Experiencing ‘active learning. active life.’
Dixie State University Students Participate in Research at Stanford
By Erin Hakoda
Last summer, Dixie State University students Makelle Gardiner and Katherine Monday woke up in Palo Alto, California, every day, put on their lab coats, and headed to the Stanford University lab to perform research alongside world-class scientists.
“Sometimes I’d be walking to the lab with Katherine, and we would just look at each other like, ‘Can you believe we’re at Stanford right now?’” Gardiner recalls.
Gardiner and Monday are just two of the nine Dixie State students who have participated in the Stanford University Undergraduate Summer Research Program. Thanks to a partnership among Intermountain Healthcare’s Dixie Regional Medical Center, DSU and Stanford University, at least two spots in the program are reserved for DSU students every year. The perfect manifestation of Dixie Sate’s “active learning. active life.” mantra, the partnership has existed since 2014.
“This opportunity allows our students to build great connections with people at Stanford and see hands-on what it’s like to do research at that level,” Douglas Sainsbury, adviser for the DSU Biology Department and Dixie Pre-Medical Alliance, says.
Each year, the selected Dixie State students engage in cancer, biology, biochemistry, and chemistry research for 11 weeks under primary researchers and patient mentors. Students are directly involved in this research that impacts patient care and medicine.

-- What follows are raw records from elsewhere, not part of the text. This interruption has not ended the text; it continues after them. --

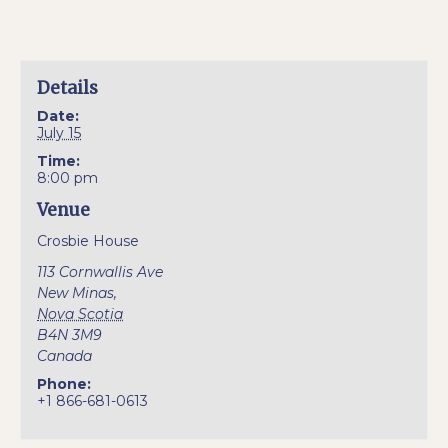
Details
Date:
July 15
Time:
8:00 pm
Venue
Crosbie House
113 Cornwallis Ave
New Minas
,
Nova Scotia
B4N 3M9
Canada
Phone:
+1 866-681-0613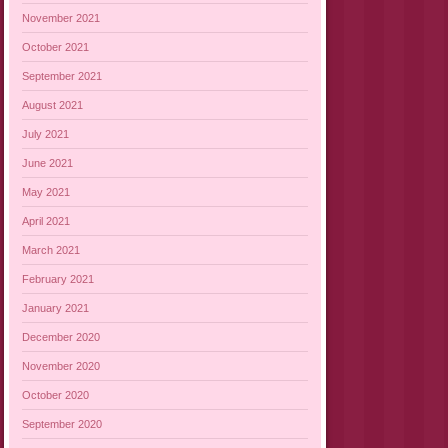
November 2021
October 2021
September 2021
August 2021
July 2021
June 2021
May 2021
April 2021
March 2021
February 2021
January 2021
December 2020
November 2020
October 2020
September 2020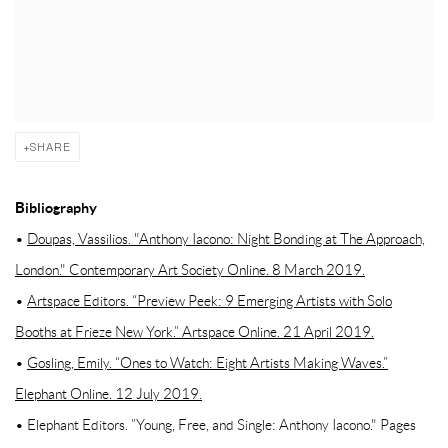
SHARE
Bibliography
•
Doupas, Vassilios. "Anthony Iacono: Night Bonding at The Approach,
London." Contemporary Art Society Online. 8 March 2019.
•
Artspace Editors. “Preview Peek: 9 Emerging Artists with Solo
Booths at Frieze New York.” Artspace Online. 21 April 2019.
•
Gosling, Emily. “Ones to Watch: Eight Artists Making Waves.”
Elephant Online. 12 July 2019.
• Elephant Editors. ”Young, Free, and Single: Anthony Iacono." Pages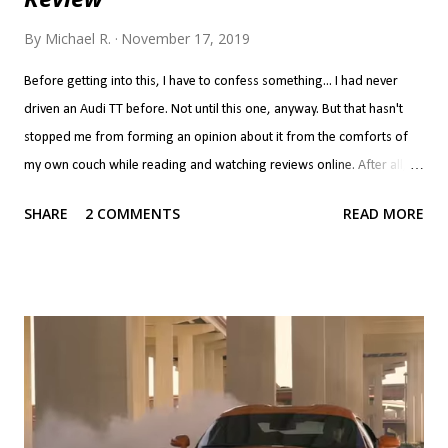
By
Michael R.
November 17, 2019
Before getting into this, I have to confess something... I had never
driven an Audi TT before. Not until this one, anyway. But that hasn't
stopped me from forming an opinion about it from the comforts of
my own couch while reading and watching reviews online. After all, if
you've never done that, do you even know what the point of the
SHARE
2 COMMENTS
READ MORE
internet is? Now, we all interpret reviews differently. Call it
confirmation bias if you will, but if you like a car, you'll read a review
and look at the positives as what makes the car great and the
negatives are but a few quibbles you have to live with. If you don't like
a car, the positives are a few things the manufacturer got right while
screwing up everything else. It's a bit harsh to put the TT in the latter
category, but that's where it ended up for me... I never took the TT
seriously. The problem with the TT for me isn't that it's a Golf
underneath, per se. There is nothing wrong with a performance car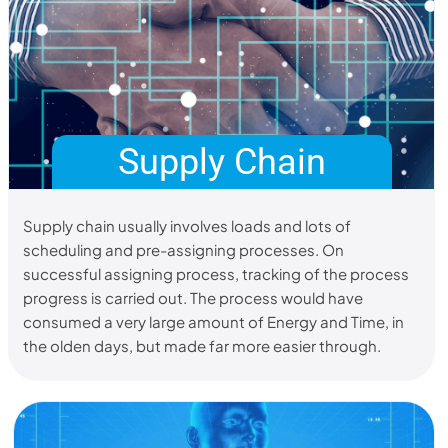
Supply Chain
Supply chain usually involves loads and lots of
scheduling and pre-assigning processes. On
successful assigning process, tracking of the process
progress is carried out. The process would have
consumed a very large amount of Energy and Time, in
the olden days, but made far more easier through.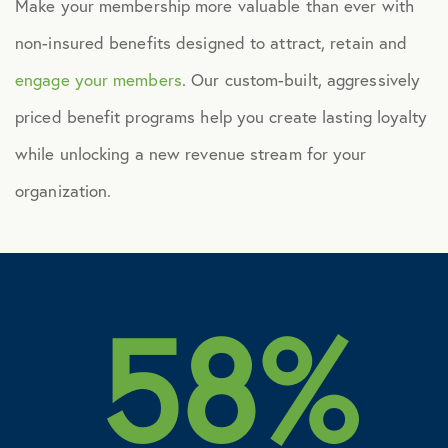
Make your membership more valuable than ever with
non-insured benefits designed to attract, retain and
engage your members
. Our custom-built, aggressively
priced benefit programs help you create lasting loyalty
while unlocking a new revenue stream for your
organization.
58%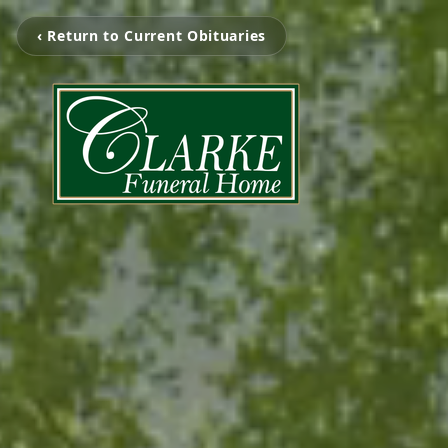
‹ Return to Current Obituaries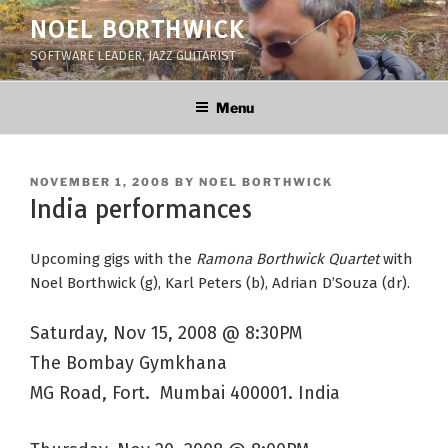
Skip
NOEL BORTHWICK
to
SOFTWARE LEADER, JAZZ GUITARIST
content
Menu
POSTED
NOVEMBER 1, 2008
BY
NOEL BORTHWICK
ON
India performances
Upcoming gigs with the
Ramona Borthwick Quartet
with
Noel Borthwick (g), Karl Peters (b), Adrian D’Souza (dr).
Saturday, Nov 15, 2008 @ 8:30PM
The Bombay Gymkhana
MG Road, Fort. Mumbai 400001. India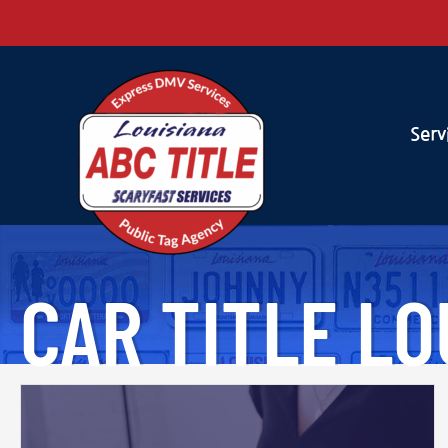
Serv
CAR TITLE LO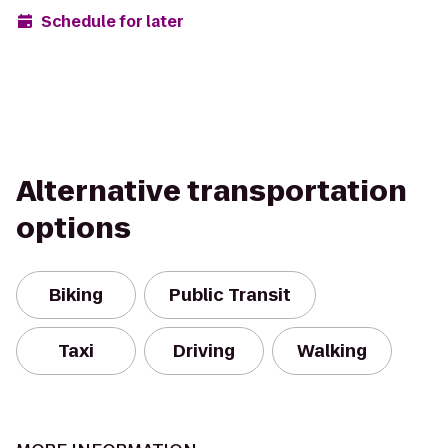
Schedule for later
Alternative transportation
options
Biking
Public Transit
Taxi
Driving
Walking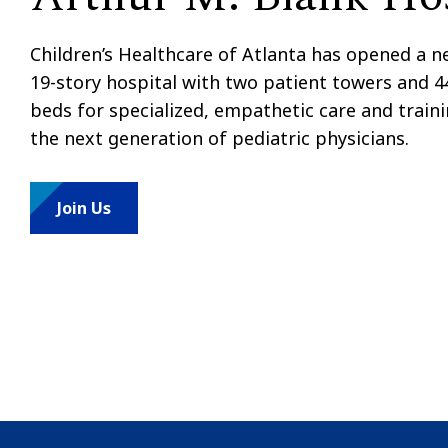
Children’s Healthcare of Atlanta has opened a 
19-story hospital with two patient towers and 4
beds for specialized, empathetic care and train
the next generation of pediatric physicians.
Join Us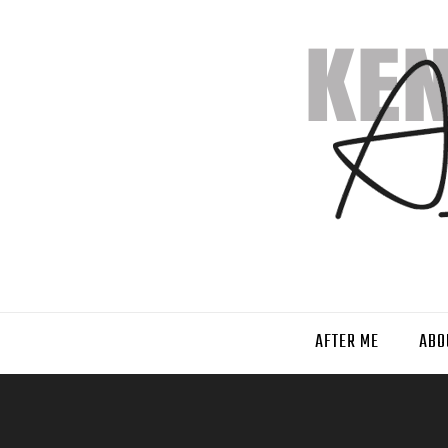
AFTER ME
ABO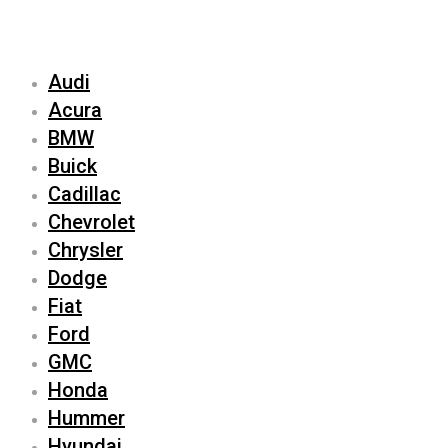
Audi
Acura
BMW
Buick
Cadillac
Chevrolet
Chrysler
Dodge
Fiat
Ford
GMC
Honda
Hummer
Hyundai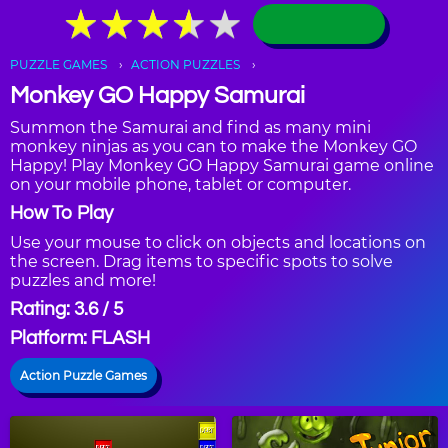
★
★
★
★
★
★
★
★
★
★
PUZZLE GAMES
ACTION PUZZLES
Monkey GO Happy Samurai
Summon the Samurai and find as many mini
monkey ninjas as you can to make the Monkey GO
Happy! Play Monkey GO Happy Samurai game online
on your mobile phone, tablet or computer.
How To Play
Use your mouse to click on objects and locations on
the screen. Drag items to specific spots to solve
puzzles and more!
Rating: 3.6 / 5
Platform: FLASH
Action Puzzle Games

“Shadowing Dr. Ford as he visited clinical trial patients was a great opportunity for me as a pre-med student,” Monday says of her opportunity to work with Dr. James Ford and the Department of Genetics and Oncology in Stanford’s School of Medicine. “As a registered nurse, I am primarily a bedside caregiver, spending most of my time with patients. It was amazing to be involved in not only the bench research but to see how that translates directly to the care of these cancer patients. That was not something I could have experienced in St. George, so I’m grateful Dixie afforded me this opportunity last summer.”
DSU student-interns are the first and only people outside of Stanford allowed to work in the labs. This access is possible due to the universities’ partnership instigated by Dr. Lincoln Nadauld, director of Cancer Genomics at Intermountain Healthcare. Nadauld, who completed his clinical training and postdoctoral fellowship at Stanford University and remained on faculty at the School of Medicine, realized what a valuable asset such a partnership would provide to local students.
“The internship really increased my desire to be a physician and showed me how much effort, creativity, and brainpower is dedicated to solving health challenges,” Gardiner says. “It helped me see how far I can go if I keep working hard and reminded me what real research is like.”
Past students who have participated in the internship have gone on to enter medical school and graduate school related to their research. “Students are often asked about research experience when applying for medical school, so this type of experience is tremendously valuable to them,” Sainsbury expresses. “We’ve worked really hard to build this opportunity for our students and have it provide them with a springboard for their careers.”
Erin Hakoda is a student-journalist at Dixie State University studying mass communication. She is an intern in the DSU Marketing & Communication Office. Erin came to St. George from Hawaii to pursue her passion for writing and public relations. On her time off, she enjoys shopping and dancing.